Thank you for seeing this. I also agree that we need more whales. If more don’t show up, veBAL will end up being run by a few entities, many of whom seem quite centralised at the moment, and this is a far cry from the dream of a decentralised future for money that I think brought us all here.
That being said, large, long term HODLers, (should)have the most vested interest in ensuring that the economy remains healthy. Having a few entities black-holing most of the emissions into a pool no one else can really get good capture on can harkens back to the SPIDERMAN/BATMAN Roosh drama that was a big part of the whole short-lived solidly thing.
One or 2 whales trying to take over to support specific and limited interests in not healthy, and as a representative of a large veBAL HODLer that intends to get much larger, this is not where we want to see things go.
I think the DIGG conversation is about having some sort of an objective and sensible matrix that all gauges are applied to, both old and new. To govern gauge removals based on that. If this framework leads to killing gauges that no one thinks should be killed, or allowing 10s of percent of the total veBAL vote to be used to direct rewards in a manner that does not support a robust ecosystem with the most(or at least many) possible parties participating, it should be changed before further actions are taken.
Gauges can get problematic, and frankly too many gauges can just become very burdensome to manage.

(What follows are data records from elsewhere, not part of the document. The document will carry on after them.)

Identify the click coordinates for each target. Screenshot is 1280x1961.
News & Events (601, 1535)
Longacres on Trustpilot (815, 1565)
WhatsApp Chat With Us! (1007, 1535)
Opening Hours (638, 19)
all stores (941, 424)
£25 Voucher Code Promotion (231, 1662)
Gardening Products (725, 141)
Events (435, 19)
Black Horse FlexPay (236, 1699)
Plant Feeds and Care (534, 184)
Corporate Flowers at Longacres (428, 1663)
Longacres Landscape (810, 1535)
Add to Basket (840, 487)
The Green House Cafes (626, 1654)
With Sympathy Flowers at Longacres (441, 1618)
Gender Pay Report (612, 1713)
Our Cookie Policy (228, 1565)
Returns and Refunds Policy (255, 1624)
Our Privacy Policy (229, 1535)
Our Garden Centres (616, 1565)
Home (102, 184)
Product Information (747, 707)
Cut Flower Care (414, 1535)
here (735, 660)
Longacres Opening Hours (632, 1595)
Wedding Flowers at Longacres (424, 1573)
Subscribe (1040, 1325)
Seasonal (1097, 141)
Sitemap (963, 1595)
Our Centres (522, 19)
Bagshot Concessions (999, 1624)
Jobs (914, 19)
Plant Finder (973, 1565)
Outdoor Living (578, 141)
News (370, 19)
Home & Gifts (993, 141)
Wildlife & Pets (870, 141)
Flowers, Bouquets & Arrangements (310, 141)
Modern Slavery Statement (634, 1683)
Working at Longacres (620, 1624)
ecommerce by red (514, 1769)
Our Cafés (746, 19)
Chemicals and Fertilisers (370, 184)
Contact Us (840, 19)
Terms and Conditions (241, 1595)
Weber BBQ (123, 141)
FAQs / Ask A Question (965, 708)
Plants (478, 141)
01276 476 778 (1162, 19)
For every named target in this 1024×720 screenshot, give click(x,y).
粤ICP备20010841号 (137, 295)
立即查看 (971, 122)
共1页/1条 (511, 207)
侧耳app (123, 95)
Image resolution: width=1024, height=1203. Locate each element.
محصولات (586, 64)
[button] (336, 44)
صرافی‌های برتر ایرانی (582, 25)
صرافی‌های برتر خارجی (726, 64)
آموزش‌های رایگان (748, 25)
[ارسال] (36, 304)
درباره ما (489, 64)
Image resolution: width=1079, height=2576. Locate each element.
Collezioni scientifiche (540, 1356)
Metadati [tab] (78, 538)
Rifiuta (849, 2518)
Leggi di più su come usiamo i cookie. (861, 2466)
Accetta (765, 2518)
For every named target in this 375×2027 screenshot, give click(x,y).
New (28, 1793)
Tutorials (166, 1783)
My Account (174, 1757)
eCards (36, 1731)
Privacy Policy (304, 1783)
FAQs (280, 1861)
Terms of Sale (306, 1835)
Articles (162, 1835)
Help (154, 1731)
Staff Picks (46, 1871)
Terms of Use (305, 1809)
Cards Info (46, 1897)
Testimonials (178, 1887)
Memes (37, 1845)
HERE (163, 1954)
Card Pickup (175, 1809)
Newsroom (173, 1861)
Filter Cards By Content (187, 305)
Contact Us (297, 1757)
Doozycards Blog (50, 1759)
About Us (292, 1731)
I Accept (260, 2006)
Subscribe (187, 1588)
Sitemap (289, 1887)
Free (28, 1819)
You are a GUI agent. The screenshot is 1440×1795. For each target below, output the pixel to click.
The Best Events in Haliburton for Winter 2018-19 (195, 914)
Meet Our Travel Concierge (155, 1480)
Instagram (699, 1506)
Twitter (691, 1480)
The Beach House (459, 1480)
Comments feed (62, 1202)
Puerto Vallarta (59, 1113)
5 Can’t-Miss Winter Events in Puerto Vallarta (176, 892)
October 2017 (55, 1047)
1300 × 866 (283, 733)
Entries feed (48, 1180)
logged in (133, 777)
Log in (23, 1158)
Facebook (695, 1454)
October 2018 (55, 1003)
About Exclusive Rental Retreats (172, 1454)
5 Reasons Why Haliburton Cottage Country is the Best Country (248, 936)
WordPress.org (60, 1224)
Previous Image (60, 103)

So: I don’t think we should be talking about killing any gauges right now, and while I do not support this proposal. I do think @zekraken’s idea of coming together to discuss in more detail and build frameworks around what is healthy makes a lot of sense. Because of the way the system is structured, and there are no way to regulate emissions at the veBAL level, these frameworks will have to be enforced/maintained based on a combination of decisions about changing the operation of meta-governance layers like AURA and graviAURA to try to meet the requirement of a framework, and Balancer governance killing some gauges when that doesn’t work.
I think there are really 2 issues that should be addressed, and I suggest someone put more time into thinking it through and we maybe discuss it in a less pointed thread.
1: There are too many gauges, and many of them seem to go week after week with no, or close to no votes. It creates bad UX and eventually will break snapshot or something
2: There are some gauges that have very few participants, unimpressive trading volume, but are receiving a substantial portion of systemwide emissions. To me it’s less about fees, and more about making sure everyone has a chance to Farm the good stuff and that Balancer governance is being more widely distributed.
As I said, I like the direction this is going, and I like these conversations.
Here was our first attempt at BADGER to deal with our own system not spinning out of control, which was prompted by @solarcurve’s concerns on the graviAURA/auraBAL/ETH gauge vote:
https://badger.com/gravity-news/graviaura-regulation
Note that this is currently a flexible policy space governed by a council elected by Badger Token HODLers, who have all been long standing members of our community and share values of partner-first, ecosystem centric BUIDLing.
As we learn and understand more and have good frameworks and models that have been validated by real world use and tested against extreme scenarios in planning exercise, we can move towards more fixed governance to be voted on by token HODLers. Also note that only 2 of the 7 Badger Councillors are on the core team or do significant other work for BADGER, so they are quite independent.
Also note that the stated objectives are to balance supporting a healthy ecosystem and generating revenue for the DAO. This document also takes into account that things need time to develop and manifest themselves.